**Your assignment**
Retype every line from the one containing "Privacy Policy (514, 2441)" through the last line of the records below, both included; leave out the pictures.

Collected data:
════
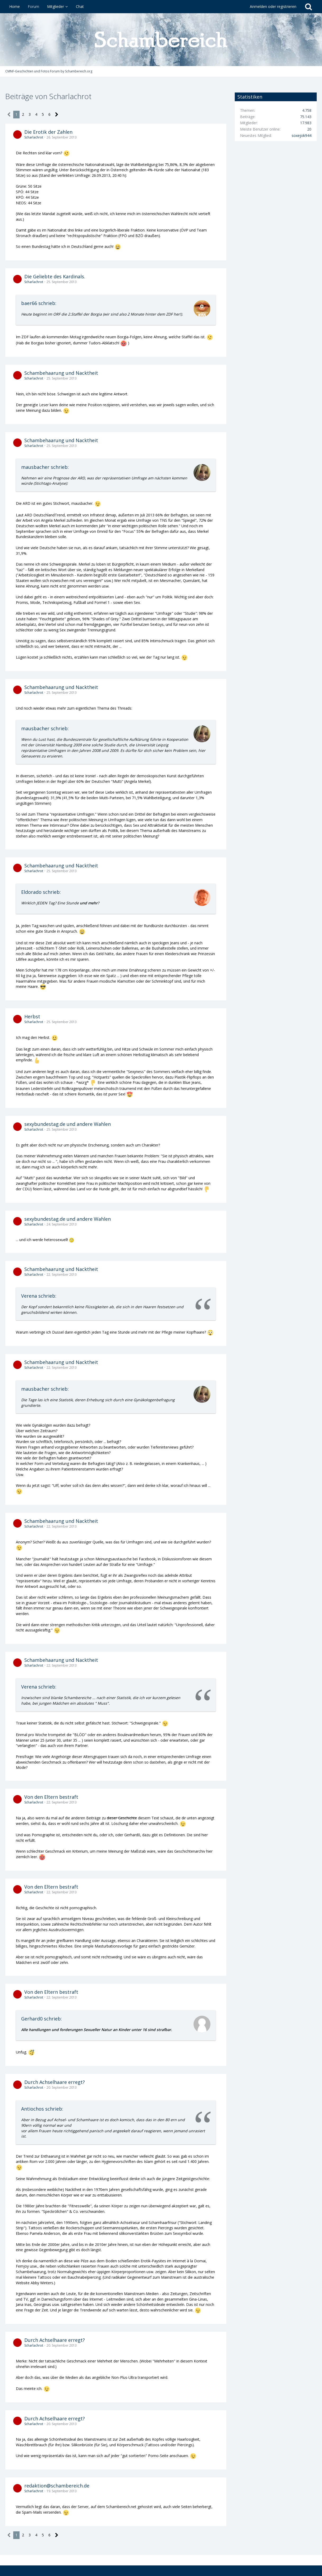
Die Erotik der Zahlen (48, 132)
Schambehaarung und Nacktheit (61, 373)
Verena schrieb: (38, 1296)
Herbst (32, 1016)
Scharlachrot (33, 137)
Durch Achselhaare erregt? (54, 2082)
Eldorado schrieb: (41, 892)
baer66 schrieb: (38, 303)
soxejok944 (301, 135)
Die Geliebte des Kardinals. (54, 276)
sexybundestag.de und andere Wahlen (67, 1124)
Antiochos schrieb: (42, 2109)
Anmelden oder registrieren (273, 6)
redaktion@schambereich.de (56, 2485)
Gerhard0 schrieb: (41, 2018)
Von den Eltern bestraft (51, 1797)
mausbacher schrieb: (45, 467)
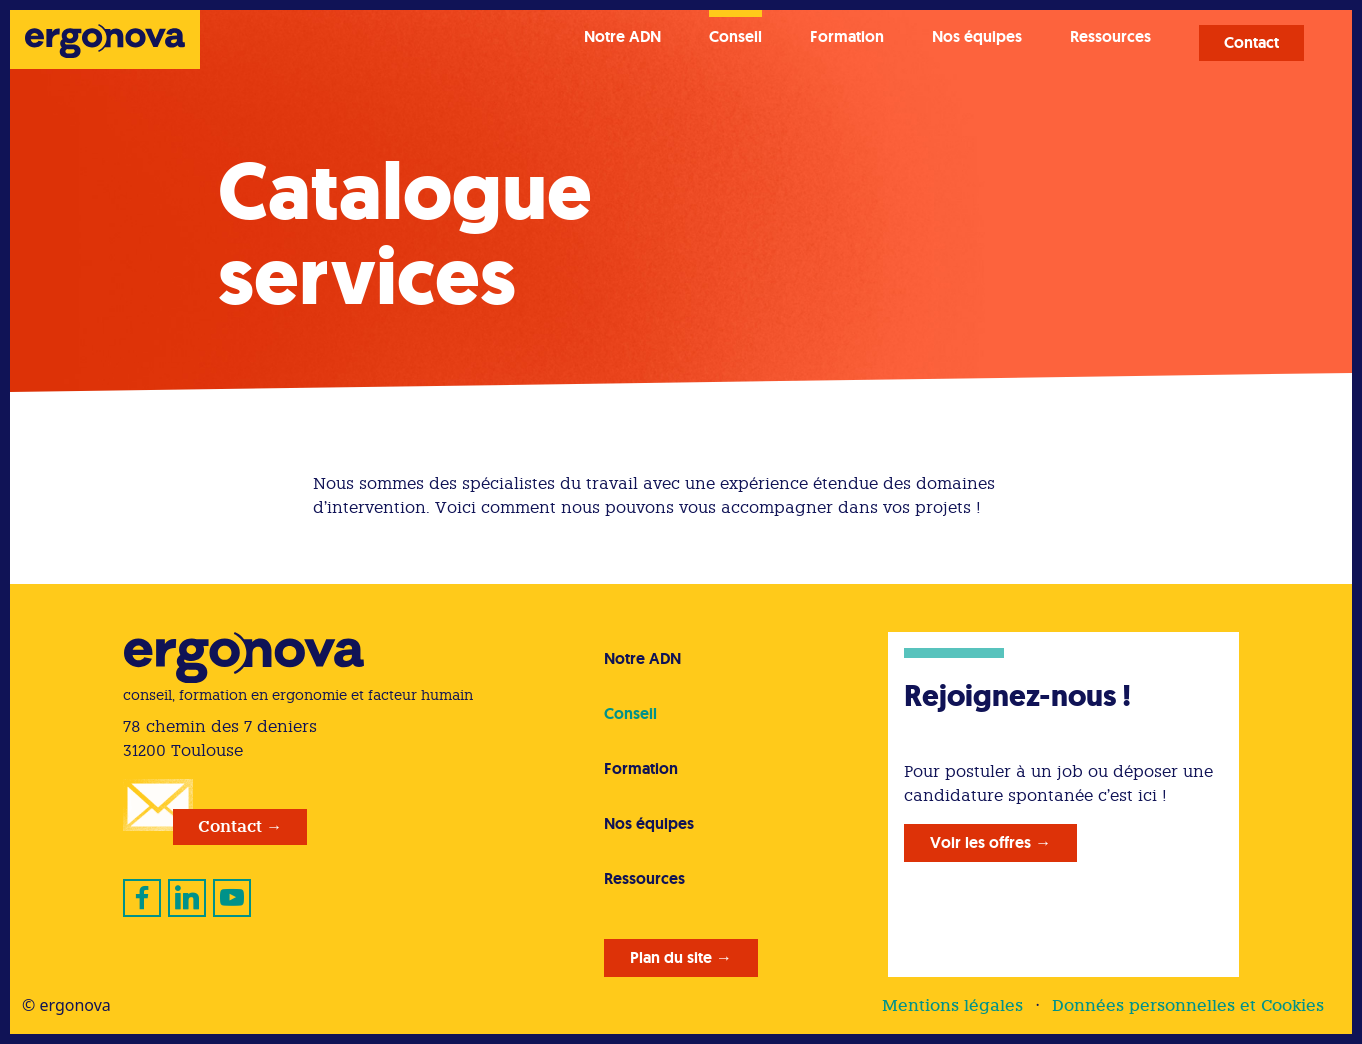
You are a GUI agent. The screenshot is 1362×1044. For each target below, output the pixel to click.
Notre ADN (622, 36)
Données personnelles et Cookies (1188, 1005)
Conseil (735, 36)
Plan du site (671, 957)
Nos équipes (977, 36)
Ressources (1110, 36)
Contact (1251, 42)
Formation (847, 36)
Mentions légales (952, 1005)
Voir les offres (980, 842)
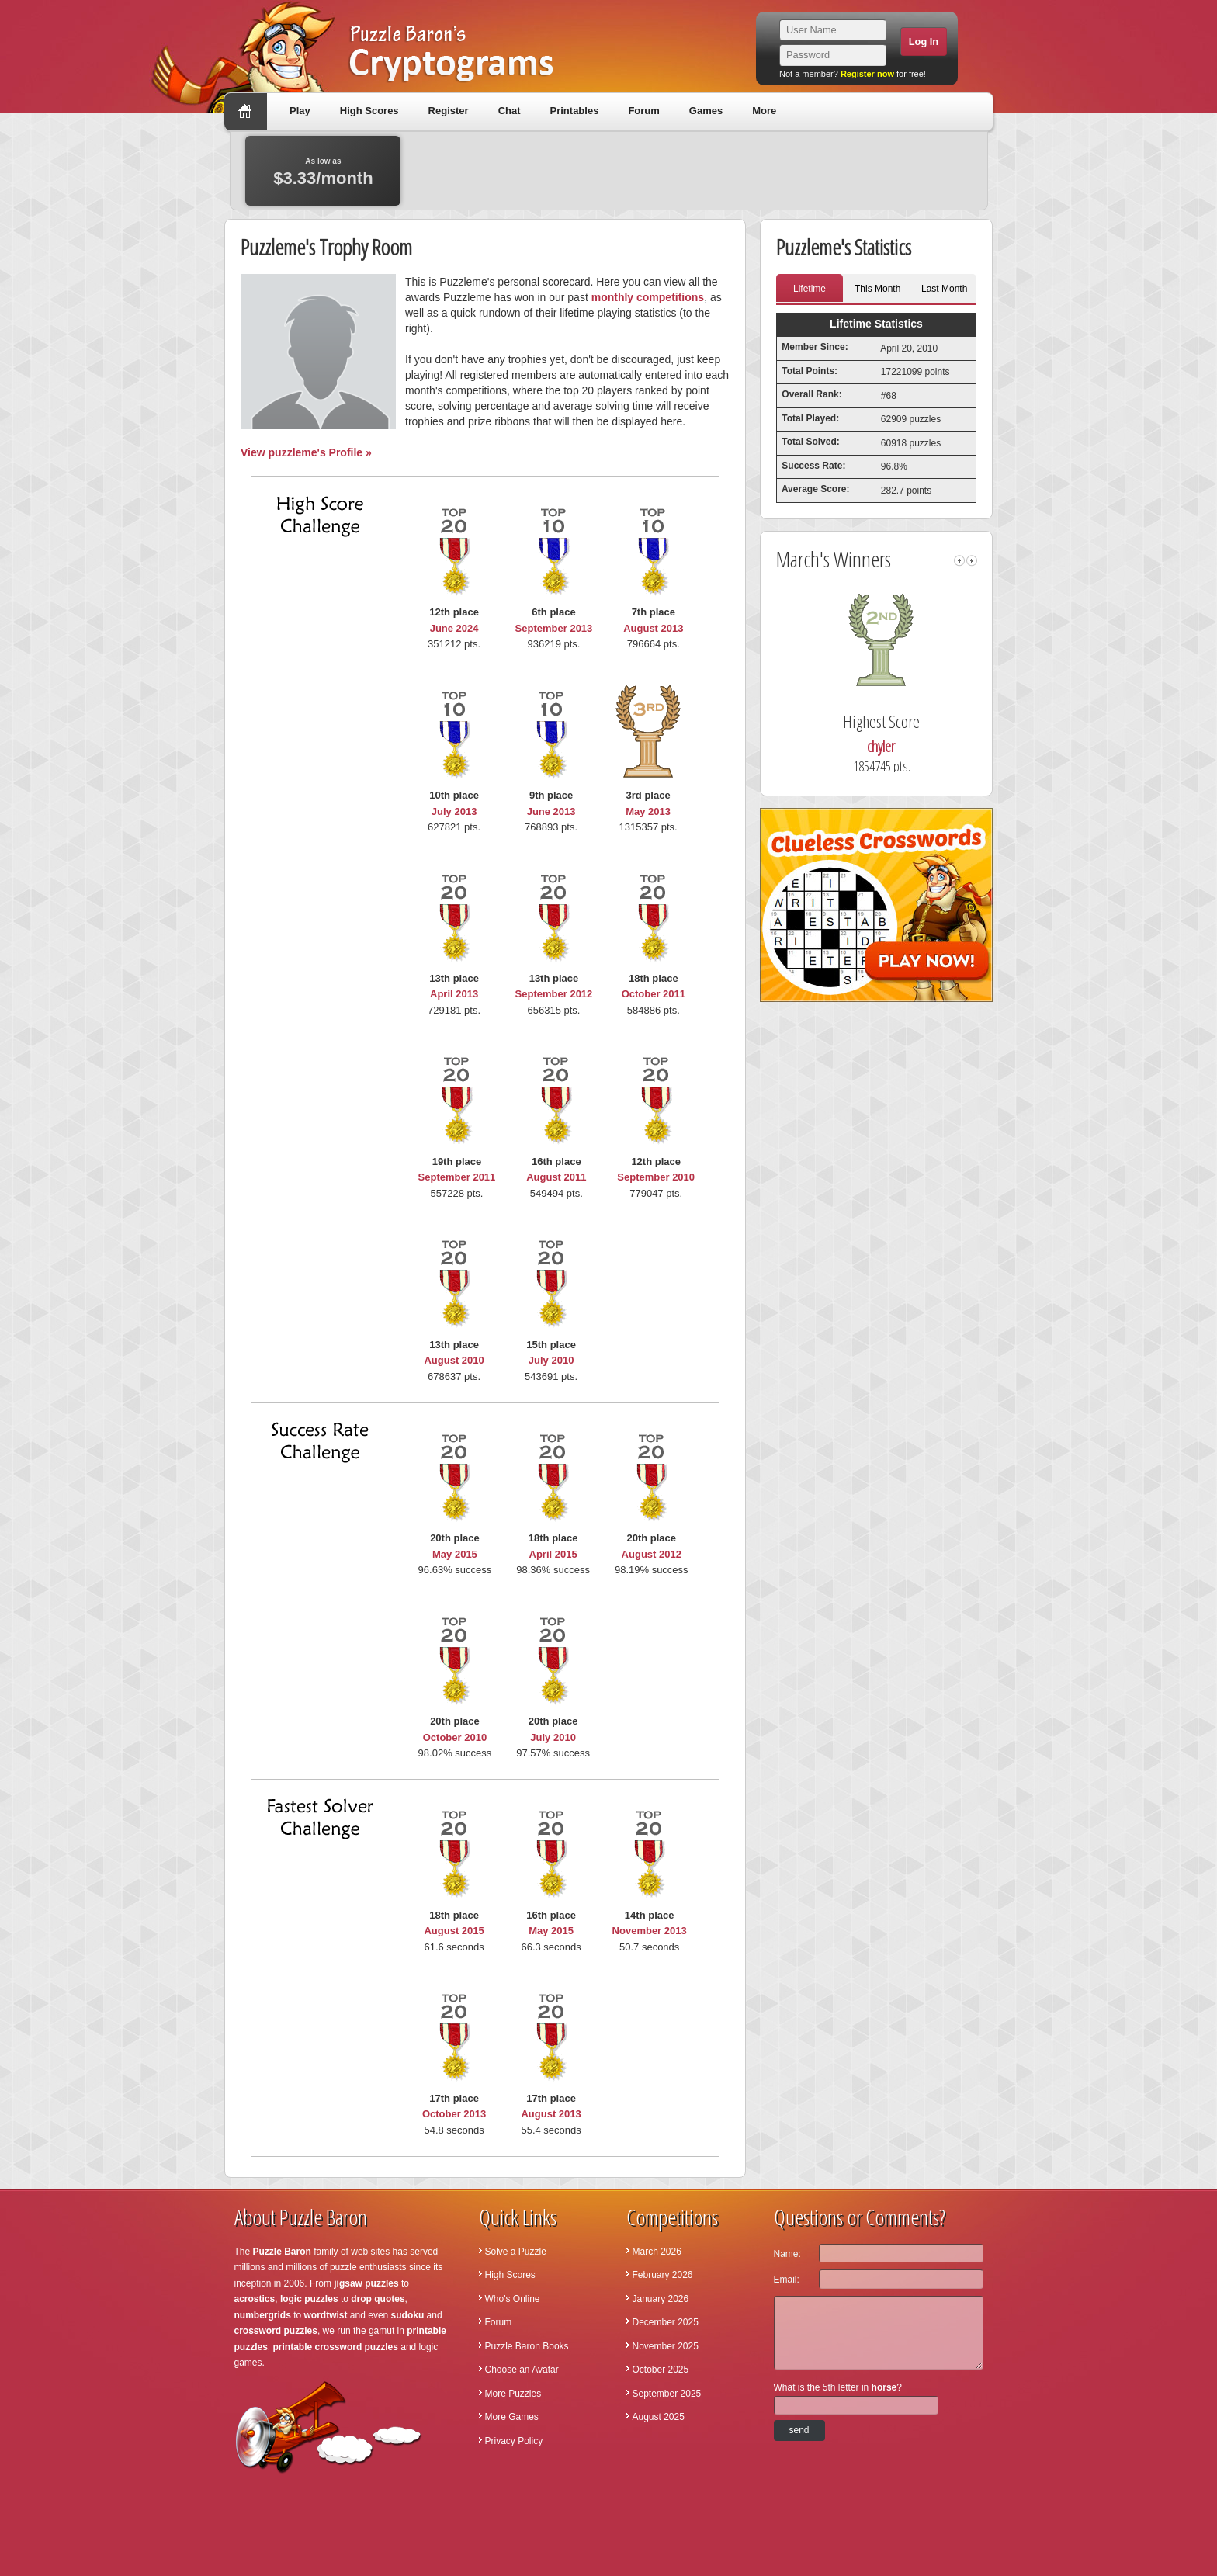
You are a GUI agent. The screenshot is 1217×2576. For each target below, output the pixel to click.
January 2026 (661, 2298)
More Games (512, 2416)
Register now (867, 73)
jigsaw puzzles (366, 2283)
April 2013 (454, 994)
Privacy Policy (514, 2441)
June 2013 (551, 811)
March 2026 (657, 2251)
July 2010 (551, 1360)
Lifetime (809, 288)
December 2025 (666, 2322)
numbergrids (262, 2315)
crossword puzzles (275, 2330)
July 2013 (454, 811)
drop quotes (377, 2298)
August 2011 (556, 1177)
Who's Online (512, 2298)
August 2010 (454, 1360)
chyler (907, 746)
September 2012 (554, 994)
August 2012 (651, 1554)
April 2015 (553, 1554)
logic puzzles (309, 2298)
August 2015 (454, 1930)
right (971, 561)
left (959, 561)
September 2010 (656, 1177)
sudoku (408, 2315)
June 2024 (454, 628)
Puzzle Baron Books (527, 2346)
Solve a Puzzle (515, 2251)
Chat (509, 110)
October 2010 (455, 1737)
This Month (877, 288)
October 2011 (653, 994)
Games (706, 110)
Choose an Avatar (522, 2369)
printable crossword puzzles (335, 2347)
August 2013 (653, 628)
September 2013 (554, 628)
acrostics (255, 2298)
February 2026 (663, 2274)
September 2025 (667, 2393)
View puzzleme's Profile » (306, 452)
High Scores (369, 110)
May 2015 (454, 1554)
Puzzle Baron (282, 2251)
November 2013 (649, 1930)
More (764, 110)
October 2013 (454, 2114)
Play (300, 110)
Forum (643, 110)
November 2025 (666, 2346)
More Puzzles (513, 2393)
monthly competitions (647, 297)
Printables (574, 110)
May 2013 (648, 811)
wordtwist (326, 2315)
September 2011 (457, 1177)
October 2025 (661, 2369)
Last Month (944, 288)
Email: (786, 2279)
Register (448, 110)
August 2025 (659, 2416)
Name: (787, 2253)
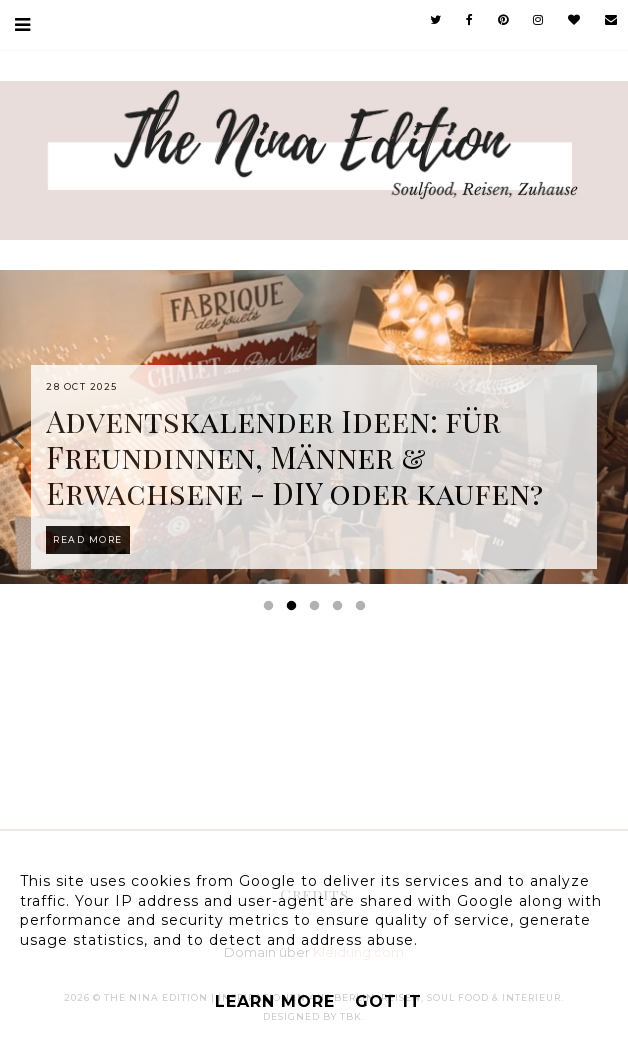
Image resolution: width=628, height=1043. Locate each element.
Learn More (275, 1001)
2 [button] (295, 610)
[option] (314, 427)
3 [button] (318, 610)
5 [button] (364, 610)
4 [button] (341, 610)
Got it (388, 1001)
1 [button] (272, 610)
════
**Answer to this problem**
Privacy Policy (514, 2441)
June 2013 (551, 811)
March 2026 (657, 2251)
July 2010 (551, 1360)
Lifetime (809, 288)
December 2025 (666, 2322)
numbergrids (262, 2315)
crossword puzzles (275, 2330)
July 2013 (454, 811)
drop quotes (377, 2298)
August 2011 (556, 1177)
Who's Online (512, 2298)
August 2010 (454, 1360)
chyler (907, 746)
September 2012 (554, 994)
August 2012 (651, 1554)
April 2015 (553, 1554)
logic puzzles (309, 2298)
August 2015 (454, 1930)
right (971, 561)
left (959, 561)
September 2010 (656, 1177)
sudoku (408, 2315)
June 2024 (454, 628)
Puzzle Baron Books (527, 2346)
Solve a Puzzle (515, 2251)
Chat (509, 110)
October 2010 (455, 1737)
This Month (877, 288)
October 2011 (653, 994)
Games (706, 110)
Choose an Avatar (522, 2369)
printable crossword puzzles (335, 2347)
August 2013 (653, 628)
September 2013 (554, 628)
acrostics (255, 2298)
February 2026 (663, 2274)
September 2025 (667, 2393)
View puzzleme's Profile » (306, 452)
High Scores (369, 110)
May 2015 (454, 1554)
Puzzle Baron (282, 2251)
November 2013 (649, 1930)
More (764, 110)
October 2013 (454, 2114)
Play (300, 110)
Forum (643, 110)
November 2025 (666, 2346)
More Puzzles (513, 2393)
monthly competitions (647, 297)
Printables (574, 110)
May 2013 (648, 811)
wordtwist (326, 2315)
September 2011 (457, 1177)
October 2025 (661, 2369)
Last Month (944, 288)
Email: (786, 2279)
Register (448, 110)
August 2025 (659, 2416)
Name: (787, 2253)
Image resolution: width=628, height=1043. Locate each element.
Learn More (275, 1001)
2 [button] (295, 610)
[option] (314, 427)
3 [button] (318, 610)
5 [button] (364, 610)
4 [button] (341, 610)
Got it (388, 1001)
1 [button] (272, 610)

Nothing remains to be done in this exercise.